Alguns de seus fatos feriram
a sensibilidade da opinião mundial, que viu com simpatia a vitória do cidadão
afro-americano perante o candidato da extrema direita desse país. Apoiando-se
em uma das mais profundas crises econômicas que tem conhecido o mundo e na dor
provocada pelos jovens norte-americanos que perderam a vida o que foram feridos
ou mutilados nas guerras genocidas de conquista de seu antecessor, obteve os
votos da maioria do 50% dos norte-americanos que se dignam acudir às urnas
nesse democrático país.
Por elementar sentido ético,
Obama devia ter-se abstido de aceitar o Prêmio Nobel da Paz, quando já tinha
decidido enviar quarenta mil soldados a uma guerra absurda no coração da Ásia.
A política militarista, o
saqueio dos recursos naturais, o intercâmbio desigual da atual administração
com os países pobres do Terceiro Mundo, em nada se diferençam da política de
seus antecessores, quase todos da extrema direita, salvo algumas exceções, ao
longo do passado século.
O documento antidemocrático
imposto na Cúpula de Copenhague à comunidade internacional – que tinha
acreditado na sua promessa de cooperar na luta contra a mudança climática – foi
outro dos fatos que causaram desapontamento a muitas pessoas no mundo. Os
Estados Unidos, o maior emissor de gases do efeito estufa, não estava disposto
a realizar os sacrifícios necessários apesar das palavras melosas prévias de
seu Presidente.
Seria interminável a lista de
contradições entre as idéias que a nação cubana tem defendido com enormes
sacrifícios durante meio século e a política egoísta desse colossal império.
Apesar disso, não temos
nenhuma animadversão contra Obama, e muito menos contra o povo dos Estados
Unidos. Achamos que a Reforma da Saúde foi uma importante batalha e um sucesso
de seu governo. No entanto, parece algo verdadeiramente insólito que apenas 234
anos depois da Declaração de Independência, na Filadélfia no ano 1776,
inspirada nas idéias dos enciclopedistas franceses, o governo desse país
aprovara o atendimento médico para a imensa maioria de seus cidadãos, algo que
Cuba conseguiu para toda sua população há já meio século, apesar do cruel e
desumano bloqueio imposto e ainda vigente pelo país mais poderoso que jamais
existiu. Antes, depois de quase um século de independência após uma sangrenta
guerra, Abraham Lincoln pôde conseguir a liberdade legal dos escravos.
Por outro lado, não posso
deixar de pensar em um mundo, no qual mais de um terço da população não tem
atendimento médico e de remédios essenciais para garantir a saúde, situação que
se vai agravar na medida em que a mudança climática, a escassez da água e de
alimentos seja cada vez maior em um mundo globalizado onde a população cresce,
as florestas desaparecem, a terra agrícola diminui, o ar se torna irrespirável
e a espécie humana que o habita – que surgiu há menos de 200 mil anos, isto é,
3 500 milhões de anos depois que surgiram as primeiras formas de vida no
planeta – corre o risco real de desaparecer como espécie.
Admitindo que a reforma
sanitária signifique um sucesso para o governo de Obama, o atual Presidente dos
Estados Unidos não pode ignorar que a mudança climática significa uma ameaça
para a saúde e, ainda pior, para a própria existência de todas as nações do
mundo, quando o aumento da temperatura - além dos limites críticos que estão à
vista - dilua as águas congeladas dos glaciais, e as dezenas de milhões de
quilômetros cúbicos armazenados nas enormes camadas de gelo acumuladas na
Antártida, Groenlândia e Sibéria se derretam em poucas dezenas de anos,
deixando sob as águas todas as instalações portuárias do mundo e as terras onde
hoje mora, se alimenta e trabalha uma grande parte da população mundial.

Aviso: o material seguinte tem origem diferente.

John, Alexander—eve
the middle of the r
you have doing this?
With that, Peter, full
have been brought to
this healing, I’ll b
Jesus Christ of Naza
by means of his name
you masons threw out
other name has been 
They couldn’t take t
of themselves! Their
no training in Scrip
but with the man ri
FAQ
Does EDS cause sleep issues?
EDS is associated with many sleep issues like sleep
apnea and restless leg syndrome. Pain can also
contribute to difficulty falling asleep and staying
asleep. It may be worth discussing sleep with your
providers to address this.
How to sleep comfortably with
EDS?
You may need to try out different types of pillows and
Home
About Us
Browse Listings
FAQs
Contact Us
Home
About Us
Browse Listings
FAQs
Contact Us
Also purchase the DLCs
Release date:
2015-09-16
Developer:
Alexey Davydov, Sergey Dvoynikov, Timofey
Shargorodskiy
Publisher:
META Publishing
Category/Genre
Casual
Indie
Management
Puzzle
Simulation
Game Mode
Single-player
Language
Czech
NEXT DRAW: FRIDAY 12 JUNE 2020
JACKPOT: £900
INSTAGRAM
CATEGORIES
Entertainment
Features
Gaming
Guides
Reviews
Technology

Obama, os líderes dos países
ricos e os seus aliados, seus cientistas e seus centros sofisticados de
pesquisa sabem isso; é impossível que o ignorem.

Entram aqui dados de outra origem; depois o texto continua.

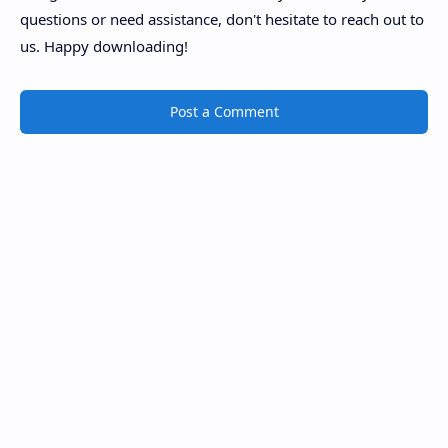
questions or need assistance, don't hesitate to reach out to
us. Happy downloading!
Post a Comment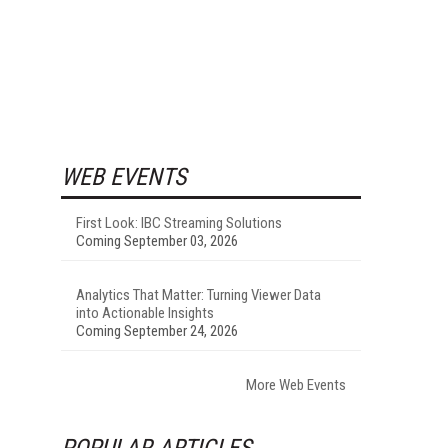
WEB EVENTS
First Look: IBC Streaming Solutions
Coming September 03, 2026
Analytics That Matter: Turning Viewer Data
into Actionable Insights
Coming September 24, 2026
More Web Events
POPULAR ARTICLES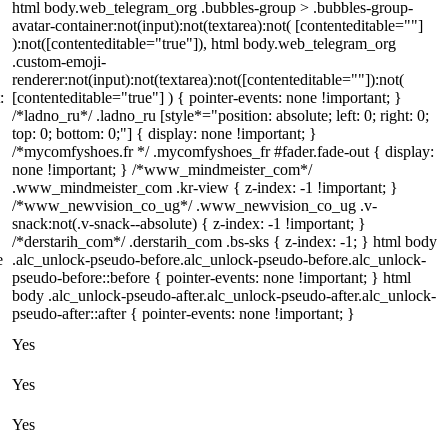
html body.web_telegram_org .bubbles-group > .bubbles-group-
avatar-container:not(input):not(textarea):not( [contenteditable=""]
):not([contenteditable="true"]), html body.web_telegram_org
.custom-emoji-
renderer:not(input):not(textarea):not([contenteditable=""]):not(
:
[contenteditable="true"] ) { pointer-events: none !important; }
/*ladno_ru*/ .ladno_ru [style*="position: absolute; left: 0; right: 0;
top: 0; bottom: 0;"] { display: none !important; }
/*mycomfyshoes.fr */ .mycomfyshoes_fr #fader.fade-out { display:
none !important; } /*www_mindmeister_com*/
.www_mindmeister_com .kr-view { z-index: -1 !important; }
/*www_newvision_co_ug*/ .www_newvision_co_ug .v-
snack:not(.v-snack--absolute) { z-index: -1 !important; }
/*derstarih_com*/ .derstarih_com .bs-sks { z-index: -1; } html body
e
.alc_unlock-pseudo-before.alc_unlock-pseudo-before.alc_unlock-
pseudo-before::before { pointer-events: none !important; } html
body .alc_unlock-pseudo-after.alc_unlock-pseudo-after.alc_unlock-
pseudo-after::after { pointer-events: none !important; }
Yes
Yes
Yes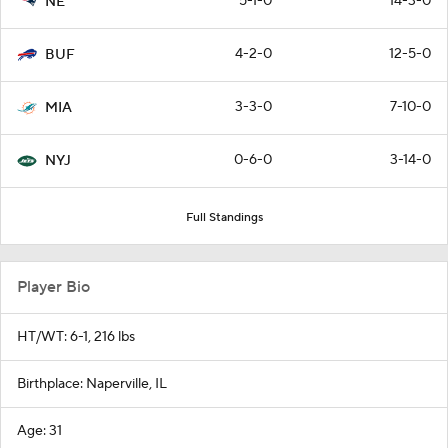
5-1-0
14-3-0
NE
4-2-0
12-5-0
BUF
3-3-0
7-10-0
MIA
0-6-0
3-14-0
NYJ
Full Standings
Player Bio
HT/WT: 6-1, 216 lbs
Birthplace: Naperville, IL
Age: 31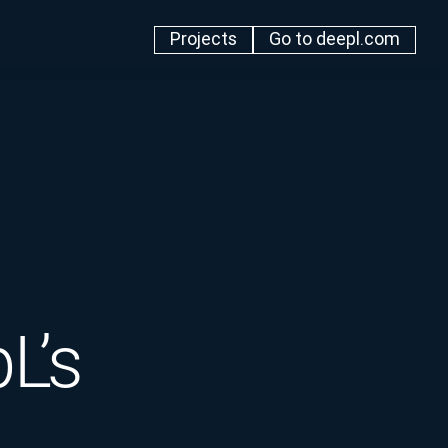
Projects
Go to deepl.com
L’s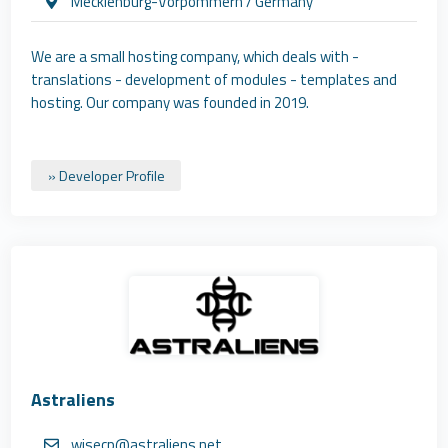
Mecklenburg-Vorpommern / Germany
We are a small hosting company, which deals with -
translations - development of modules - templates and
hosting. Our company was founded in 2019.
» Developer Profile
Astraliens
wisecp@astraliens.net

Compreendo a satisfação com a
qual se exprime e reconhece, no discurso presidencial, a contribuição dos
membros do Congresso e da administração que fizeram possível o milagre da
reforma sanitária, o qual fortalece a posição do governo perante os lobistas e
mercenários da política que limitam as faculdades da administração. Seria pior
se os que protagonizaram as torturas, os assassinatos por contrato e o
genocídio ocuparam novamente o governo dos Estados Unidos. Como pessoa inquestionavelmente
inteligente e bem informada, Obama sabe que não há exagero nas minhas palavras.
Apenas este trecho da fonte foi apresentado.